§ **YOUR TASK**:
The output should be the records themselves, given again exactly.
═════ INPUT FOR THIS TASK ═════
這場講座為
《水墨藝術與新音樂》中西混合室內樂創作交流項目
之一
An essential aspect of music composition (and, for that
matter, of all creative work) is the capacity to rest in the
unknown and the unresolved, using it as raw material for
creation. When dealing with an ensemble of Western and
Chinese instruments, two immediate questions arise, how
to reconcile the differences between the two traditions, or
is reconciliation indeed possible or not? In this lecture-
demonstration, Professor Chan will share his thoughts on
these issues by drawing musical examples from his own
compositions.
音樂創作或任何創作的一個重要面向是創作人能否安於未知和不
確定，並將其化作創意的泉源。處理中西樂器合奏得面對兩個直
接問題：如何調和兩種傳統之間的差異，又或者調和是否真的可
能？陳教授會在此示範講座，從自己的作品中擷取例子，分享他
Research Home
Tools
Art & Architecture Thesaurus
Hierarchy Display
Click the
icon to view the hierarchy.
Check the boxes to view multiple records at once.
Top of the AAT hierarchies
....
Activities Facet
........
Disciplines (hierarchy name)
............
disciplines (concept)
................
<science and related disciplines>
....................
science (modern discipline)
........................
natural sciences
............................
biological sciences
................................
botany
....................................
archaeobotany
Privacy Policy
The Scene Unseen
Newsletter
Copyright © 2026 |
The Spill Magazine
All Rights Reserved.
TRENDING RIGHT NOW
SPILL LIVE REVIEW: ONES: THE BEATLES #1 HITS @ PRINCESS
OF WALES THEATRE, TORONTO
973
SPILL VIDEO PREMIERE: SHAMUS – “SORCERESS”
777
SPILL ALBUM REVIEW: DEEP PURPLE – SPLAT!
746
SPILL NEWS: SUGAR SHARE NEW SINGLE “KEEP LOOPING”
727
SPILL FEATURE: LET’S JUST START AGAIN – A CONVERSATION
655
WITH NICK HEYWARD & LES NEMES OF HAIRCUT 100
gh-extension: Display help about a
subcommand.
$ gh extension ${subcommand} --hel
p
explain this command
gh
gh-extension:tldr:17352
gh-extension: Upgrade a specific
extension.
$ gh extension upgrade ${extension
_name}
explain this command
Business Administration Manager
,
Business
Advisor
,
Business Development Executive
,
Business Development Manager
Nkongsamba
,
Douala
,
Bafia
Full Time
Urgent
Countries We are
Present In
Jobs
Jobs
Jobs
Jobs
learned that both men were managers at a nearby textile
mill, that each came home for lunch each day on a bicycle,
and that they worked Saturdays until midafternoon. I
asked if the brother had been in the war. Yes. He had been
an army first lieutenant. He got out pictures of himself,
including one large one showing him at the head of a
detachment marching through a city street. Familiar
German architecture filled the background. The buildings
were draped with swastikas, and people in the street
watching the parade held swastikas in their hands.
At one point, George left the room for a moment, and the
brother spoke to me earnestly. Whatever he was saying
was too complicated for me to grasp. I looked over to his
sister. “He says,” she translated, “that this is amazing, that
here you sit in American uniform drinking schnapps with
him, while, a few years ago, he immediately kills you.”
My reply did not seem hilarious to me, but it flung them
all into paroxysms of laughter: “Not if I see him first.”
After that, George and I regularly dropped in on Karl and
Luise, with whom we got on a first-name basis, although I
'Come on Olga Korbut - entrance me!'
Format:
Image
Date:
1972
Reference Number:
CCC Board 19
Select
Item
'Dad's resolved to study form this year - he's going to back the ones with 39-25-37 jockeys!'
═════
§ **RESULT**:
這場講座為
《水墨藝術與新音樂》中西混合室內樂創作交流項目
之一
An essential aspect of music composition (and, for that
matter, of all creative work) is the capacity to rest in the
unknown and the unresolved, using it as raw material for
creation. When dealing with an ensemble of Western and
Chinese instruments, two immediate questions arise, how
to reconcile the differences between the two traditions, or
is reconciliation indeed possible or not? In this lecture-
demonstration, Professor Chan will share his thoughts on
these issues by drawing musical examples from his own
compositions.
音樂創作或任何創作的一個重要面向是創作人能否安於未知和不
確定，並將其化作創意的泉源。處理中西樂器合奏得面對兩個直
接問題：如何調和兩種傳統之間的差異，又或者調和是否真的可
能？陳教授會在此示範講座，從自己的作品中擷取例子，分享他
Research Home
Tools
Art & Architecture Thesaurus
Hierarchy Display
Click the
icon to view the hierarchy.
Check the boxes to view multiple records at once.
Top of the AAT hierarchies
....
Activities Facet
........
Disciplines (hierarchy name)
............
disciplines (concept)
................
<science and related disciplines>
....................
science (modern discipline)
........................
natural sciences
............................
biological sciences
................................
botany
....................................
archaeobotany
Privacy Policy
The Scene Unseen
Newsletter
Copyright © 2026 |
The Spill Magazine
All Rights Reserved.
TRENDING RIGHT NOW
SPILL LIVE REVIEW: ONES: THE BEATLES #1 HITS @ PRINCESS
OF WALES THEATRE, TORONTO
973
SPILL VIDEO PREMIERE: SHAMUS – “SORCERESS”
777
SPILL ALBUM REVIEW: DEEP PURPLE – SPLAT!
746
SPILL NEWS: SUGAR SHARE NEW SINGLE “KEEP LOOPING”
727
SPILL FEATURE: LET’S JUST START AGAIN – A CONVERSATION
655
WITH NICK HEYWARD & LES NEMES OF HAIRCUT 100
gh-extension: Display help about a
subcommand.
$ gh extension ${subcommand} --hel
p
explain this command
gh
gh-extension:tldr:17352
gh-extension: Upgrade a specific
extension.
$ gh extension upgrade ${extension
_name}
explain this command
Business Administration Manager
,
Business
Advisor
,
Business Development Executive
,
Business Development Manager
Nkongsamba
,
Douala
,
Bafia
Full Time
Urgent
Countries We are
Present In
Jobs
Jobs
Jobs
Jobs
learned that both men were managers at a nearby textile
mill, that each came home for lunch each day on a bicycle,
and that they worked Saturdays until midafternoon. I
asked if the brother had been in the war. Yes. He had been
an army first lieutenant. He got out pictures of himself,
including one large one showing him at the head of a
detachment marching through a city street. Familiar
German architecture filled the background. The buildings
were draped with swastikas, and people in the street
watching the parade held swastikas in their hands.
At one point, George left the room for a moment, and the
brother spoke to me earnestly. Whatever he was saying
was too complicated for me to grasp. I looked over to his
sister. “He says,” she translated, “that this is amazing, that
here you sit in American uniform drinking schnapps with
him, while, a few years ago, he immediately kills you.”
My reply did not seem hilarious to me, but it flung them
all into paroxysms of laughter: “Not if I see him first.”
After that, George and I regularly dropped in on Karl and
Luise, with whom we got on a first-name basis, although I
'Come on Olga Korbut - entrance me!'
Format:
Image
Date:
1972
Reference Number:
CCC Board 19
Select
Item
'Dad's resolved to study form this year - he's going to back the ones with 39-25-37 jockeys!'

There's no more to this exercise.